Les affects des animaux
L’actualité en France et ailleurs nous rappelle que les animaux ne sont toujours pas suffisamment protégés de la cruauté et de l’incompréhension humaines.
Un réseau social populaire qui permet l’existence d’un groupe prônant les combats de chiens en France, pourtant interdits, le promeut par son silence et son inaction.
La communauté internationale qui s’émeut vaguement – voire pas du tout – lorsque des animaux sont sauvagement abattus dans les rues de pays voisins pour permettre le déroulement de manifestations sportives.
Des personnes d’apparence sensées qui martyrisent des bêtes sous couvert de tradition ancestrale, comme les taureaux des corridas, pour s’amuser, ou offrir un spectacle sanglant au public avide d’émotions fortes.
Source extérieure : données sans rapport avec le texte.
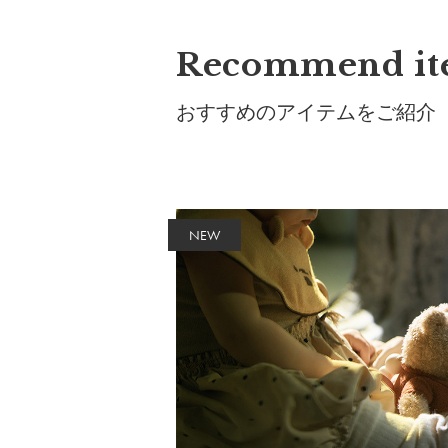
Recommend i
おすすめのアイテムをご紹介
NEW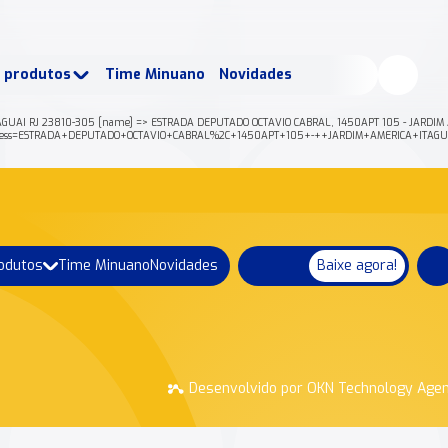
buscados:
Produtos
e produtos
Time Minuano
Novidades
uano Rende +
Nossa história
TAGUAI RJ 23810-305 [name] => ESTRADA DEPUTADO OCTAVIO CABRAL, 1450APT 105 - JARDIM 
json?address=ESTRADA+DEPUTADO+OCTAVIO+CABRAL%2C+1450APT+105+-++JARDIM+AMERICA+IT
rodutos
Time Minuano
Novidades
Baixe agora!
Desenvolvido por OKN Technology Age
Tous ces exemples pris dans l’actualité, et bien d’autres visibles par tous en vidéo sur Internet, nous rappellent à quel point l’ignorance humaine de la condition animale, de ses souffrances et de sa psychologie est grande.
La réalité animale
Depuis Descartes et sa vision de « l’animal machine » sans ressenti, les esprits devraient avoir eu le temps d’évoluer. Autrefois Michel de Montaigne et ses « Essais », Aragon ou Léonard de Vinci, et, de nos jours, Boris Cyrulnik dans « la plus belle histoire des animaux », Elizabeth de Fontenay la philosophe, Albert Jacquard le généticien, Victoria Vanneau l’historienne, Karine Lou Matignon la journaliste, et de très nombreux autres auteurs et penseurs font entendre leurs voix : l’éveil des consciences sur la réalité animale est accessible à toute personne qui en fait la recherche. Mais pas encore dans notre code civil ni dans certains cerveaux obtus.
Langages et représentations
Il est pourtant évident aujourd’hui pour le monde scientifique, les associations de protection animale et tous les heureux propriétaires d’animaux, qu’une forme de pensée existe chez eux, tout comme des émotions et des affects, de réelles capacités de communication et des douleurs psychiques autant que physiques.
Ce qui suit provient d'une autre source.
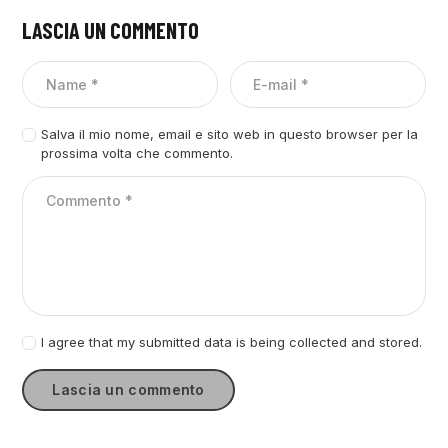
LASCIA UN COMMENTO
Salva il mio nome, email e sito web in questo browser per la
prossima volta che commento.
I agree that my submitted data is being collected and stored.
Ceux qui en doutent peuvent échanger un regard avec leur chat, appeler joyeusement leur chien – qui y répondra avec ses outils personnels –, randonner avec leur cheval adoré, ou baragouiner quelques onomatopées avec leur perroquet domestique. Chaque individu est comme une nouvelle planète à découvrir, chaque espèce a une forme de langage qui lui est propre et des représentations qui correspondent à son monde. Bien que différentes des nôtres, leurs capacités sensorielles, leurs perceptions et leurs compréhensions des évènements alentour n’en sont pas moins respectables. Les actes de brutalités et d’incitations à la violence à leur égard devraient être sanctionnés à l’avenant.
Stérile et manichéen
Il n’est pas toujours bien vu de défendre les animaux dans notre société car la pression sociale a vite fait d’accuser les défenseurs des animaux de ne pas accorder la même valeur aux humains. Ce manichéisme qu’on nous impose n’est pas nouveau, comme s’il n’était pas possible d’avoir de la bienveillance et du respect pour toutes les espèces vivantes, quelles qu’elles soient. Lamartine y répondait de la manière suivante : « nous ne pouvons pas avoir deux cœurs, un pour les animaux, un autre pour l’homme. Dans la cruauté envers l’un ou l’autre il n’y a aucune différence, sauf pour la victime. »
Le chaton torturé cette semaine appréciera.